Items from a dataset:
┄┄┄┄┄┄┄┄┄┄┄┄┄┄┄┄┄┄┄┄

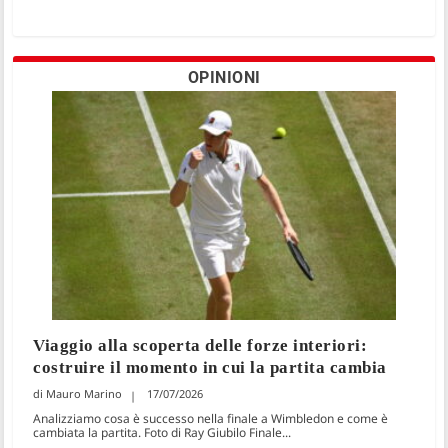
OPINIONI
Viaggio alla scoperta delle forze interiori:
costruire il momento in cui la partita cambia
Mauro Marino
17/07/2026
Analizziamo cosa è successo nella finale a Wimbledon e come è
cambiata la partita. Foto di Ray Giubilo Finale...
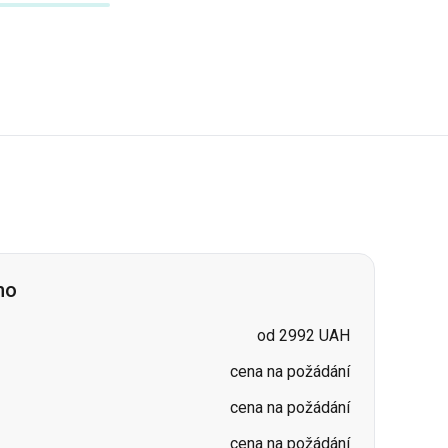
no
od 2992 UAH
cena na požádání
cena na požádání
cena na požádání
cena na požádání
cena na požádání
cena na požádání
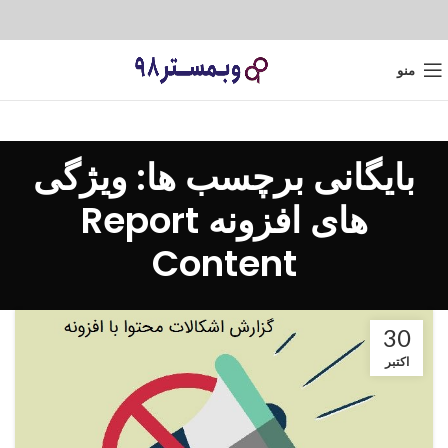
منو
بایگانی برچسب ها: ویژگی
های افزونه Report
Content
30
اکتبر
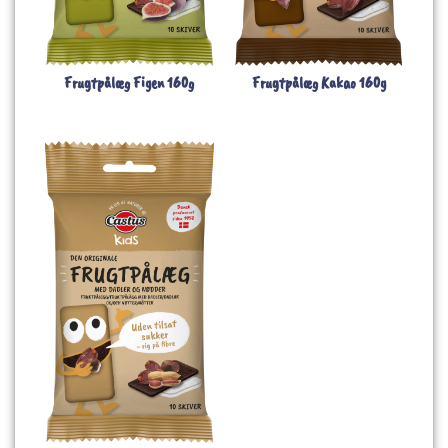
Frugtpålæg Figen 160g
Frugtpålæg Kakao 160g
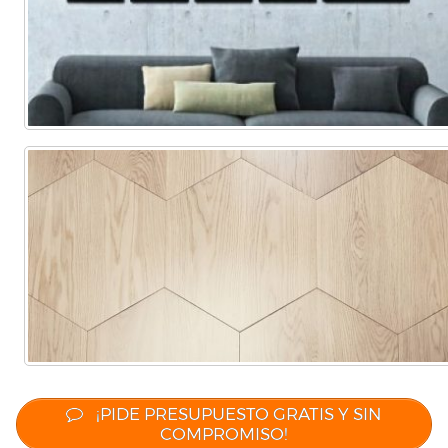
¡PIDE PRESUPUESTO GRATIS Y SIN
COMPROMISO!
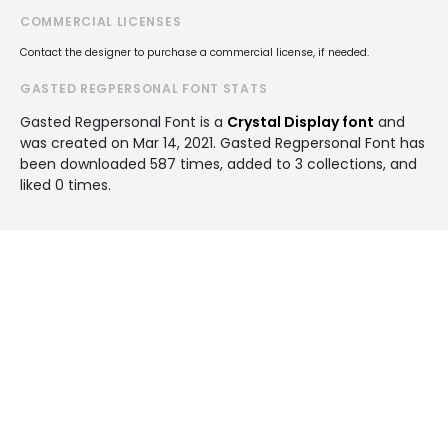
COMMERCIAL LICENSES
Contact the designer to purchase a commercial license, if needed.
GASTED REGPERSONAL FONT STATS
Gasted Regpersonal Font is a
Crystal Display font
and
was created on
Mar 14, 2021
. Gasted Regpersonal Font has
been downloaded 587 times, added to 3 collections, and
liked 0 times.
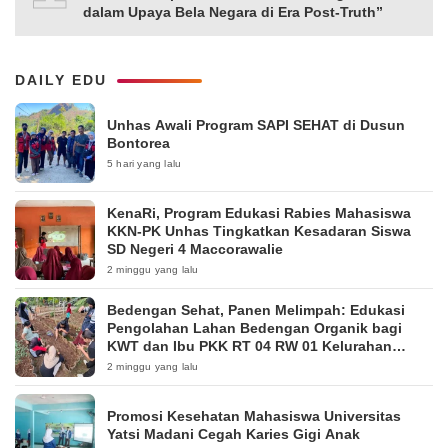
dalam Upaya Bela Negara di Era Post-Truth”
DAILY EDU
Unhas Awali Program SAPI SEHAT di Dusun
Bontorea
5 hari yang lalu
KenaRi, Program Edukasi Rabies Mahasiswa
KKN-PK Unhas Tingkatkan Kesadaran Siswa
SD Negeri 4 Maccorawalie
2 minggu yang lalu
Bedengan Sehat, Panen Melimpah: Edukasi
Pengolahan Lahan Bedengan Organik bagi
KWT dan Ibu PKK RT 04 RW 01 Kelurahan
Pakintelan
2 minggu yang lalu
Promosi Kesehatan Mahasiswa Universitas
Yatsi Madani Cegah Karies Gigi Anak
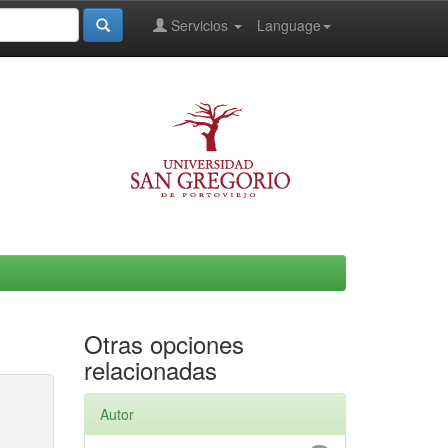
Servicios
Language
Otras opciones
relacionadas
Autor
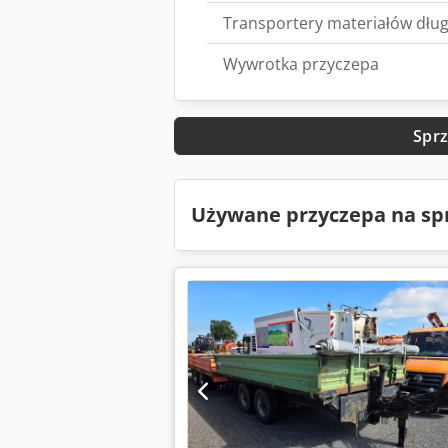
Transportery materiałów dług
Wywrotka przyczepa
Sprz
Używane przyczepa na sp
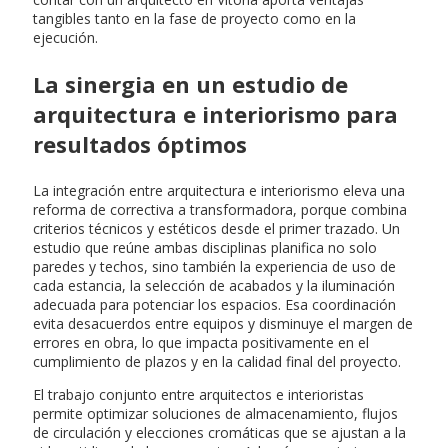
tangibles tanto en la fase de proyecto como en la
ejecución.
La sinergia en un estudio de
arquitectura e interiorismo para
resultados óptimos
La integración entre arquitectura e interiorismo eleva una
reforma de correctiva a transformadora, porque combina
criterios técnicos y estéticos desde el primer trazado. Un
estudio que reúne ambas disciplinas planifica no solo
paredes y techos, sino también la experiencia de uso de
cada estancia, la selección de acabados y la iluminación
adecuada para potenciar los espacios. Esa coordinación
evita desacuerdos entre equipos y disminuye el margen de
errores en obra, lo que impacta positivamente en el
cumplimiento de plazos y en la calidad final del proyecto.
El trabajo conjunto entre arquitectos e interioristas
permite optimizar soluciones de almacenamiento, flujos
de circulación y elecciones cromáticas que se ajustan a la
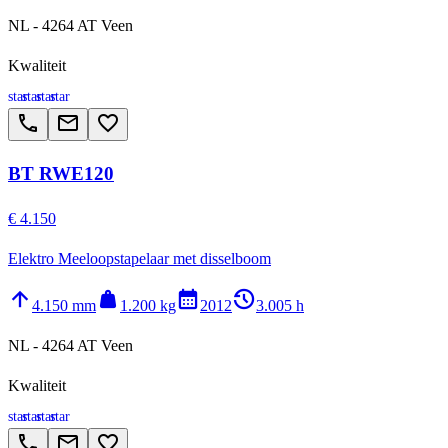
NL - 4264 AT Veen
Kwaliteit
star
star
star
star
call
email
favorite_border
BT RWE120
€ 4.150
Elektro Meeloopstapelaar met disselboom
arrow_upward
weight
calendar_month
history_2
4.150 mm
1.200 kg
2012
3.005 h
NL - 4264 AT Veen
Kwaliteit
star
star
star
star
call
email
favorite_border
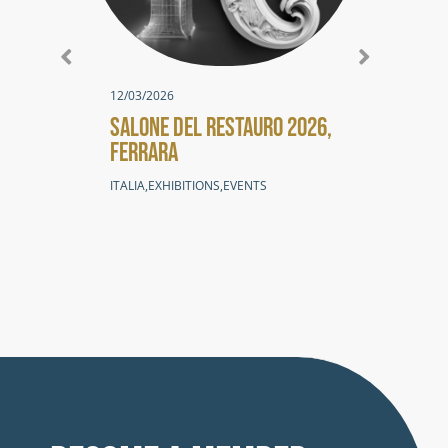
STR
PER
FUT
PAS
12/03/2026
SALONE DEL RESTAURO 2026,
AMMI
FERRARA
LOCA
ITALIA
,
EXHIBITIONS
,
EVENTS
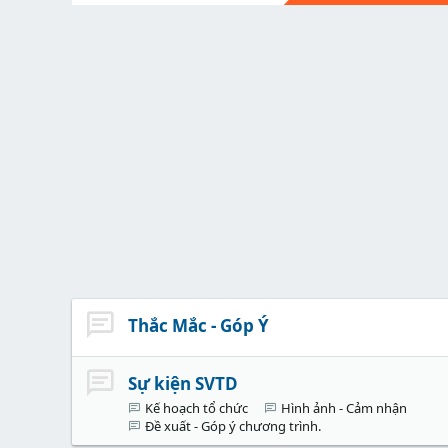
Thắc Mắc - Góp Ý
Sự kiện SVTD
Kế hoạch tổ chức
Hình ảnh - Cảm nhận
Đề xuất - Góp ý chương trình.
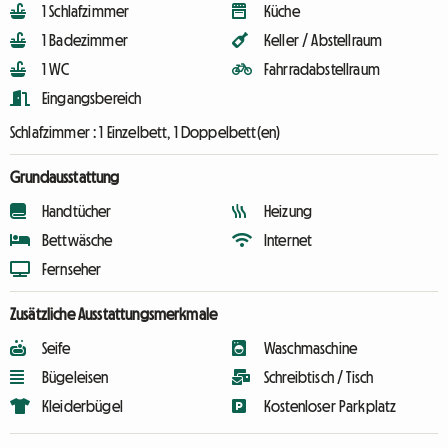
1 Schlafzimmer
Küche
1 Badezimmer
Keller / Abstellraum
1 WC
Fahrradabstellraum
Eingangsbereich
Schlafzimmer :
1 Einzelbett, 1 Doppelbett(en)
Grundausstattung
Handtücher
Heizung
Bettwäsche
Internet
Fernseher
Zusätzliche Ausstattungsmerkmale
Seife
Waschmaschine
Bügeleisen
Schreibtisch / Tisch
Kleiderbügel
Kostenloser Parkplatz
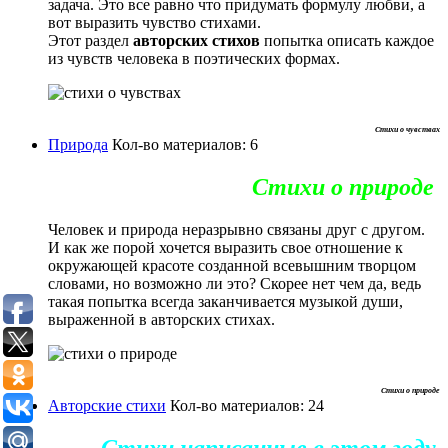
задача. Это все равно что придумать формулу любви, а
вот выразить чувство стихами.
Этот раздел
авторских стихов
попытка описать каждое
из чувств человека в поэтических формах.
Стихи о чувствах
Природа
Кол-во материалов: 6
Стихи о природе
Человек и природа неразрывно связаны друг с другом.
И как же порой хочется выразить свое отношение к
окружающей красоте созданной всевышним творцом
словами, но возможно ли это? Скорее нет чем да, ведь
такая попытка всегда заканчивается музыкой души,
выраженной в авторских стихах.
Стихи о природе
Авторские стихи
Кол-во материалов: 24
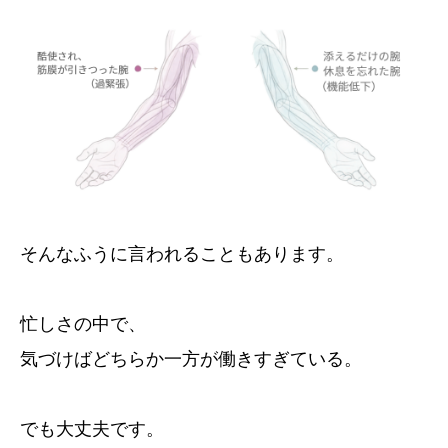
そんなふうに言われることもあります。
忙しさの中で、
気づけばどちらか一方が働きすぎている。
でも大丈夫です。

┄┄┄┄┄┄┄┄┄┄┄┄┄┄┄┄┄┄┄┄

Assigned task =
Produce an exact copy of every line above, with the images left out.

Your solution =
OPINIONI
Viaggio alla scoperta delle forze interiori:
costruire il momento in cui la partita cambia
Mauro Marino
17/07/2026
Analizziamo cosa è successo nella finale a Wimbledon e come è
cambiata la partita. Foto di Ray Giubilo Finale...
no
od 2992 UAH
cena na požádání
cena na požádání
cena na požádání
cena na požádání
cena na požádání
cena na požádání
منو
بایگانی برچسب ها: ویژگی
های افزونه Report
Content
30
اکتبر
Frugtpålæg Figen 160g
Frugtpålæg Kakao 160g
¡PIDE PRESUPUESTO GRATIS Y SIN
COMPROMISO!
COMMERCIAL LICENSES
Contact the designer to purchase a commercial license, if needed.
GASTED REGPERSONAL FONT STATS
Gasted Regpersonal Font is a
Crystal Display font
and
was created on
Mar 14, 2021
. Gasted Regpersonal Font has
been downloaded 587 times, added to 3 collections, and
liked 0 times.
dalam Upaya Bela Negara di Era Post-Truth”
DAILY EDU
Unhas Awali Program SAPI SEHAT di Dusun
Bontorea
5 hari yang lalu
KenaRi, Program Edukasi Rabies Mahasiswa
KKN-PK Unhas Tingkatkan Kesadaran Siswa
SD Negeri 4 Maccorawalie
2 minggu yang lalu
Bedengan Sehat, Panen Melimpah: Edukasi
Pengolahan Lahan Bedengan Organik bagi
KWT dan Ibu PKK RT 04 RW 01 Kelurahan
Pakintelan
2 minggu yang lalu
Promosi Kesehatan Mahasiswa Universitas
Yatsi Madani Cegah Karies Gigi Anak
Servicios
Language
Otras opciones
relacionadas
Autor
Transportery materiałów dług
Wywrotka przyczepa
Sprz
Używane przyczepa na sp
tangibles tanto en la fase de proyecto como en la
ejecución.
La sinergia en un estudio de
arquitectura e interiorismo para
resultados óptimos
La integración entre arquitectura e interiorismo eleva una
reforma de correctiva a transformadora, porque combina
criterios técnicos y estéticos desde el primer trazado. Un
estudio que reúne ambas disciplinas planifica no solo
paredes y techos, sino también la experiencia de uso de
cada estancia, la selección de acabados y la iluminación
adecuada para potenciar los espacios. Esa coordinación
evita desacuerdos entre equipos y disminuye el margen de
errores en obra, lo que impacta positivamente en el
cumplimiento de plazos y en la calidad final del proyecto.
El trabajo conjunto entre arquitectos e interioristas
permite optimizar soluciones de almacenamiento, flujos
de circulación y elecciones cromáticas que se ajustan a la
NL - 4264 AT Veen
Kwaliteit
star
star
star
star
call
email
favorite_border
BT RWE120
€ 4.150
Elektro Meeloopstapelaar met disselboom
arrow_upward
weight
calendar_month
history_2
4.150 mm
1.200 kg
2012
3.005 h
NL - 4264 AT Veen
Kwaliteit
star
star
star
star
call
email
favorite_border
STR
PER
FUT
PAS
12/03/2026
SALONE DEL RESTAURO 2026,
AMMI
FERRARA
LOCA
ITALIA
,
EXHIBITIONS
,
EVENTS
Thắc Mắc - Góp Ý
Sự kiện SVTD
Kế hoạch tổ chức
Hình ảnh - Cảm nhận
Đề xuất - Góp ý chương trình.
1 Schlafzimmer
Küche
1 Badezimmer
Keller / Abstellraum
1 WC
Fahrradabstellraum
Eingangsbereich
Schlafzimmer :
1 Einzelbett, 1 Doppelbett(en)
Grundausstattung
Handtücher
Heizung
Bettwäsche
Internet
Fernseher
Zusätzliche Ausstattungsmerkmale
Seife
Waschmaschine
Bügeleisen
Schreibtisch / Tisch
Kleiderbügel
Kostenloser Parkplatz
задача. Это все равно что придумать формулу любви, а
вот выразить чувство стихами.
Этот раздел
авторских стихов
попытка описать каждое
из чувств человека в поэтических формах.
Стихи о чувствах
Природа
Кол-во материалов: 6
Стихи о природе
Человек и природа неразрывно связаны друг с другом.
И как же порой хочется выразить свое отношение к
окружающей красоте созданной всевышним творцом
словами, но возможно ли это? Скорее нет чем да, ведь
такая попытка всегда заканчивается музыкой души,
выраженной в авторских стихах.
Стихи о природе
Авторские стихи
Кол-во материалов: 24
そんなふうに言われることもあります。
忙しさの中で、
気づけばどちらか一方が働きすぎている。
でも大丈夫です。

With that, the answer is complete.